PyFR performance on Mac M1 Chip

The new processor being used by Apple is, as many will know by now, there own custom ARM architecture. Claims a plenty have been made about its performance, but when I hear these claims all I really want to know is: how fast can it run a Taylor–Green vortex.

To answer this I am going to turn to the high-order numerical method, flux reconstruction. The reason being that I like it and have access to some performant codes for it, in particular, PyFR. Now getting PyFR to work on MacOS 11 with the M1 chip was a bit of a faff, and for my own record in case I brick my machine, I’ll document the standout steps.

Install homebrew etc.
Use Homebrew to install: GCC, python3.9, open-mpi, hdf5, and numpy
In the dependencies of PyFR the really tricky one is h5py. Even though at the time of writing, the homebrew numpy version was 1.20.3, h5py tries to build numpy 1.19.3, and there seem to be some issues with compile numpy (hence why I’m using the brew version). The work around I came up with was to clone the h5py git repo, and bump the numpy version number in setup.py. Then install this local version. I didn’t have any issues doing this, but pyfr doesn’t use the full h5py feature set. (You may need to upgrade pip setuptools etc.).
Now you can do pip install pyfr to get the last of the dependencies, and either use that, or uninstall and use a git clone (this is what I did).
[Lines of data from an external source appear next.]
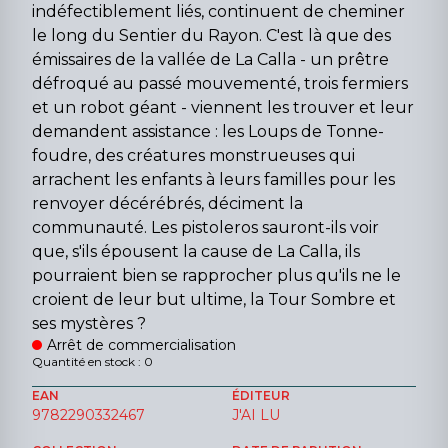
indéfectiblement liés, continuent de cheminer
le long du Sentier du Rayon. C'est là que des
émissaires de la vallée de La Calla - un prêtre
défroqué au passé mouvementé, trois fermiers
et un robot géant - viennent les trouver et leur
demandent assistance : les Loups de Tonne-
foudre, des créatures monstrueuses qui
arrachent les enfants à leurs familles pour les
renvoyer décérébrés, déciment la
communauté. Les pistoleros sauront-ils voir
que, s'ils épousent la cause de La Calla, ils
pourraient bien se rapprocher plus qu'ils ne le
croient de leur but ultime, la Tour Sombre et
ses mystères ?
Arrêt de commercialisation
Quantité en stock : 0
EAN
ÉDITEUR
9782290332467
J'AI LU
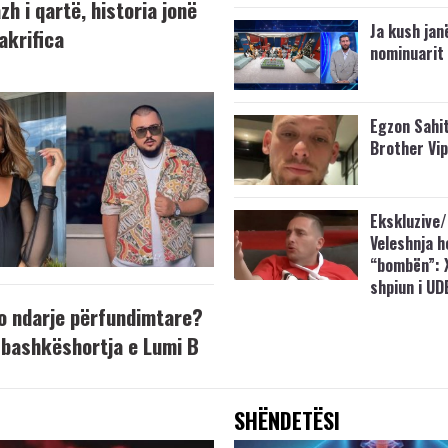
h i qartë, historia jonë
Ja kush jan
akrifica
nominuarit 
Egzon Sahit
Brother Vi
Ekskluzive/
Veleshnja h
“bombën”: 
shpiun i UD
o ndarje përfundimtare?
bashkëshortja e Lumi B
SHËNDETËSI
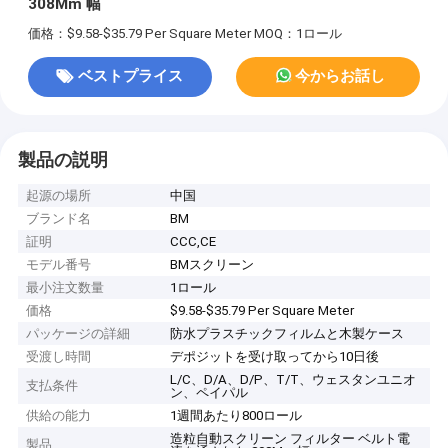
308Mm 幅
価格：$9.58-$35.79 Per Square Meter
MOQ：1ロール
ベストプライス
今からお話し
製品の説明
起源の場所
中国
ブランド名
BM
証明
CCC,CE
モデル番号
BMスクリーン
最小注文数量
1ロール
価格
$9.58-$35.79 Per Square Meter
パッケージの詳細
防水プラスチックフィルムと木製ケース
受渡し時間
デポジットを受け取ってから10日後
L/C、D/A、D/P、T/T、ウェスタンユニオ
支払条件
ン、ペイパル
供給の能力
1週間あたり800ロール
造粒自動スクリーン フィルター ベルト電
製品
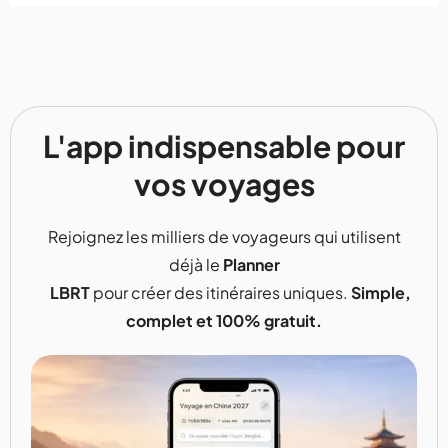
L'app indispensable pour
vos voyages
Rejoignez les milliers de voyageurs qui utilisent
déjà le
Planner
LBRT
pour créer des itinéraires uniques.
Simple,
complet et 100% gratuit.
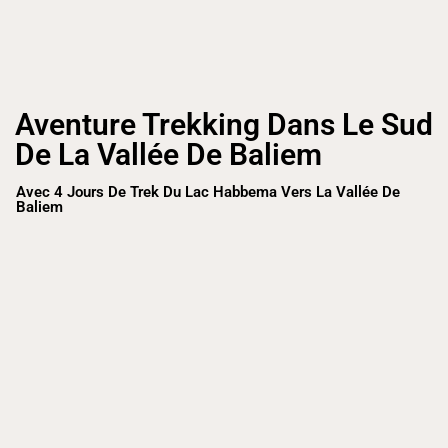
Aventure Trekking Dans Le Sud
De La Vallée De Baliem
Avec 4 Jours De Trek Du Lac Habbema Vers La Vallée De
Baliem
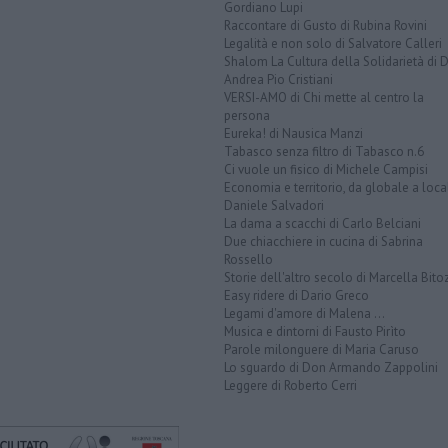
Gordiano Lupi
Raccontare di Gusto di Rubina Rovini
Legalità e non solo di Salvatore Calleri
Shalom La Cultura della Solidarietà di 
Andrea Pio Cristiani
VERSI-AMO di Chi mette al centro la
persona
Eureka! di Nausica Manzi
Tabasco senza filtro di Tabasco n.6
Ci vuole un fisico di Michele Campisi
Economia e territorio, da globale a loca
Daniele Salvadori
La dama a scacchi di Carlo Belciani
Due chiacchiere in cucina di Sabrina
Rossello
Storie dell'altro secolo di Marcella Bito
Easy ridere di Dario Greco
Legami d'amore di Malena ...
Musica e dintorni di Fausto Pirìto
Parole milonguere di Maria Caruso
Lo sguardo di Don Armando Zappolini
Leggere di Roberto Cerri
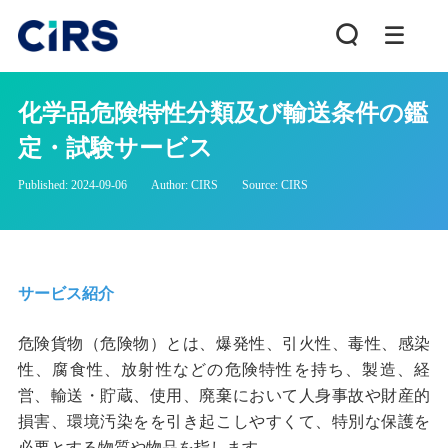
化学品危険特性分類及び輸送条件の鑑
定・試験サービス
Published: 2024-09-06
Author: CIRS
Source: CIRS
サービス紹介
危険貨物（危険物）とは、爆発性、引火性、毒性、感染
性、腐食性、放射性などの危険特性を持ち、製造、経
営、輸送・貯蔵、使用、廃棄において人身事故や財産的
損害、環境汚染をを引き起こしやすくて、特別な保護を
必要とする物質や物品を指します。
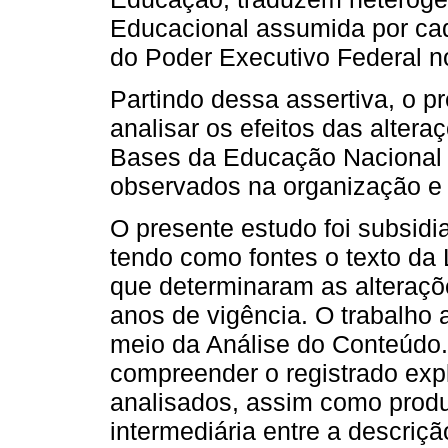
Educacional assumida por cad
do Poder Executivo Federal n
Partindo dessa assertiva, o p
analisar os efeitos das altera
Bases da Educação Nacional
observados na organização e 
O presente estudo foi subsid
tendo como fontes o texto da
que determinaram as alteraçõ
anos de vigência. O trabalho a
meio da Análise do Conteúdo.
compreender o registrado exp
analisados, assim como produz
intermediária entre a descriçã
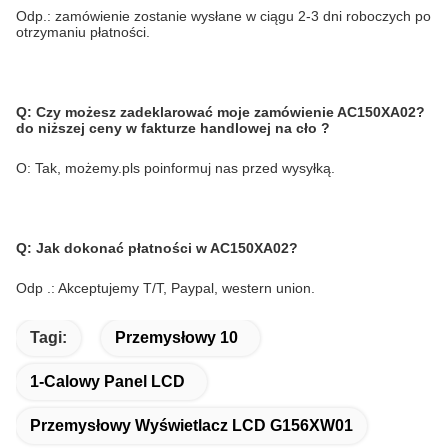
Odp.: zamówienie zostanie wysłane w ciągu 2-3 dni roboczych po
otrzymaniu płatności.
Q:
Czy możesz zadeklarować moje zamówienie AC150XA02?
do niższej ceny w fakturze handlowej na cło ?
O: Tak, możemy.pls poinformuj nas przed wysyłką.
Q:
Jak dokonać płatności w AC150XA02?
Odp .: Akceptujemy T/T, Paypal, western union.
Tagi:
Przemysłowy 10
1-Calowy Panel LCD
Przemysłowy Wyświetlacz LCD G156XW01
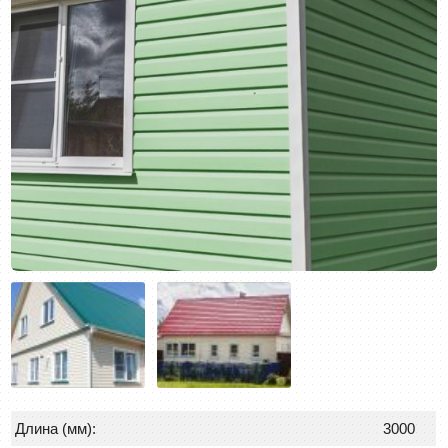
Длина (мм):
3000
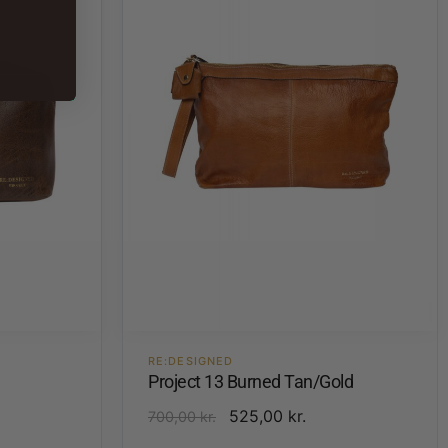
RE:DESIGNED
Project 13 Burned Tan/Gold
525,00
kr.
700,00
kr.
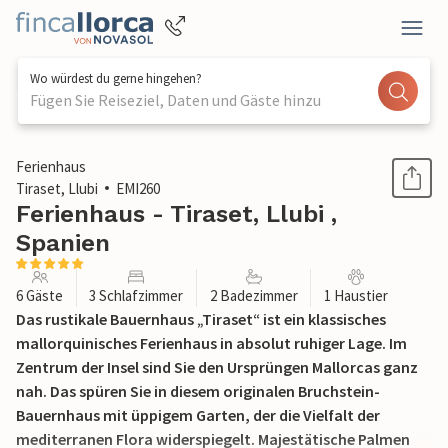
Wo würdest du gerne hingehen?
Fügen Sie Reiseziel, Daten und Gäste hinzu
1 / 42
Ferienhaus
Tiraset, Llubi
EMI260
Ferienhaus - Tiraset, Llubi ,
Spanien
6 Gäste
3 Schlafzimmer
2 Badezimmer
1 Haustier
Das rustikale Bauernhaus „Tiraset“ ist ein klassisches
mallorquinisches Ferienhaus in absolut ruhiger Lage. Im
Zentrum der Insel sind Sie den Ursprüngen Mallorcas ganz
nah. Das spüren Sie in diesem originalen Bruchstein-
Bauernhaus mit üppigem Garten, der die Vielfalt der
mediterranen Flora widerspiegelt. Majestätische Palmen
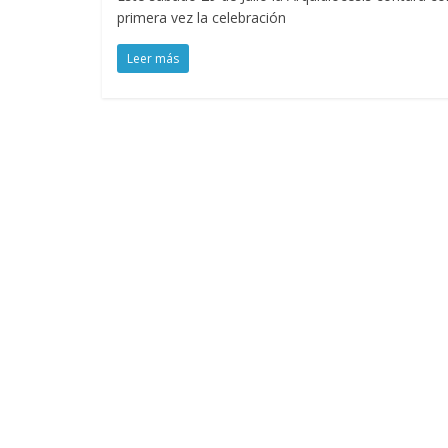
primera vez la celebración
Leer más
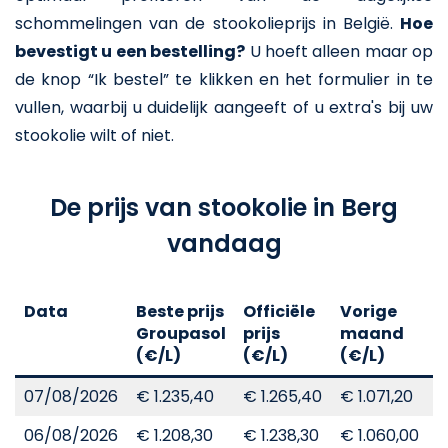
schommelingen van de stookolieprijs in België.
Hoe
bevestigt u een bestelling?
U hoeft alleen maar op
de knop “Ik bestel” te klikken en het formulier in te
vullen, waarbij u duidelijk aangeeft of u extra's bij uw
stookolie wilt of niet.
De prijs van stookolie in Berg
vandaag
Data
Beste prijs
Officiële
Vorige
V
Groupasol
prijs
maand
j
(€/L)
(€/L)
(€/L)
(
07/08/2026
€ 1.235,40
€ 1.265,40
€ 1.071,20
€
06/08/2026
€ 1.208,30
€ 1.238,30
€ 1.060,00
€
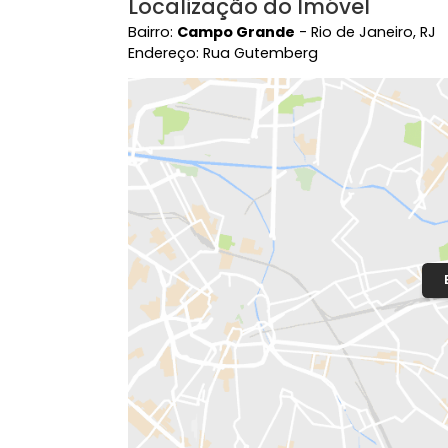
Localização do Imóvel
Bairro:
Campo Grande
- Rio de Janeir
Endereço: Rua Gutemberg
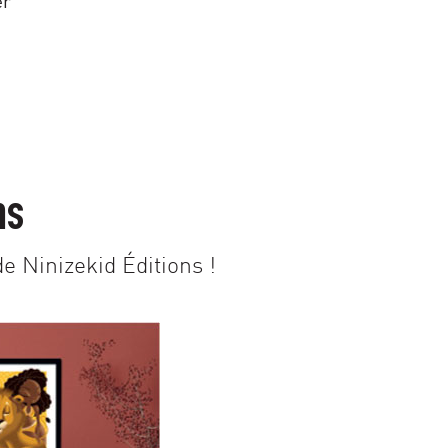
er
ns
e Ninizekid Éditions !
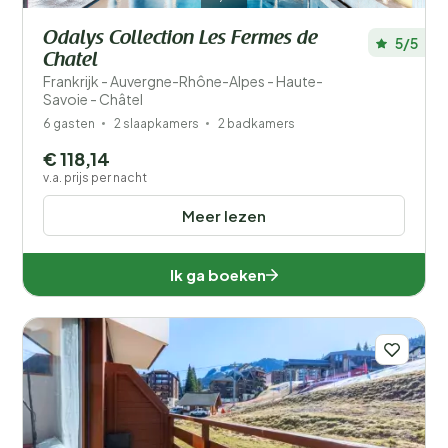
Odalys Collection Les Fermes de
5/5
Chatel
Frankrijk - Auvergne-Rhône-Alpes - Haute-
Savoie - Châtel
6 gasten
2 slaapkamers
2 badkamers
€ 118,14
v.a. prijs per nacht
Meer lezen
Ik ga boeken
One of the big selling points of the M1 was the neural engine, a 16 core accelerator aimed applying neural networks. Apple doesn’t make it easy to use the Neural Engine, I did have a cursory look at making a backend, but this seemed far too involved for the limited hardware available. Moreover, PyFR is generally memory bandwidth bound and so it likely wouldn’t benefit much from the ANE. Sadly, I couldn’t find a detailed profiler to confirm its bandwidth bound on M1, there is nothing like VTune or Nsight for Mac hardware, but it seems reasonable to assume given everything. As a result of all this, I used the OpenMP backend; hence, I needed GCC. Also I used GiMMiK for matrix multiplication which will probably be the best option in this case.

To measure performance though we can use the following metric:

\[\frac{\text{Runtime}}{\text{DoF}\times\text{RK steps}}.\]

The specific setup I used I previously detailed here, but here I reduced the number of time step as a Mac isn’t a supercomputer and there was no need to run it over night. This case has a $p=3$ hexahedral mesh, this leads to quite sparse operators in the FR, and hence why GiMMiK for the matmul is best option.

Using all 8 cores this was the result:

	Single	Double
Runtime [s]	233.399	441.365
DoF	4096000	4096000
RHS	2000	2000
ns/DoF/RHS	28.49	53.88

If instead I just use 4 threads, the performance was reduced, but not by much. This is not untypical for OpenMP, as threads will end up spending time waiting on other threads.

	Single	Double
Runtime [s]	244.541	460.131
DoF	4096000	4096000
RHS	2000	2000
ns/DoF/RHS	29.85	56.17

Something you can do instead is to set the thread scheduler to dynamic, this will dynamically allocate chunks of the loop to cores as they become available. For this I used the default OpenMP chunk size. As you can see below, this was somewhere between the static 8 core and static 4 core performance. So it seems that the overhead of the dynamic allocation isn’t worth it in this instance.

	Single	Double
Runtime [s]	237.116	444.979
DoF	4096000	4096000
RHS	2000	2000
ns/DoF/RHS	28.94	54.32

To wrap it up, the performance doesn’t seem that bad considering. In this post I showed the results for the new Nvidia A100 GPUs and for reference, they seem to be about 21.6 times more performant than a single M1 chip. In the future, a cache blocking update to PyFR will be pushed for the full Navier–Stokes equations. This should give a reasonable performance bump to CPUs. So that is something to watch for. Either way, with the memory bandwidth on CPUs continuing to improve, for bandwidth bound applications such as PyFR, CPUs seem to be becoming more competitive.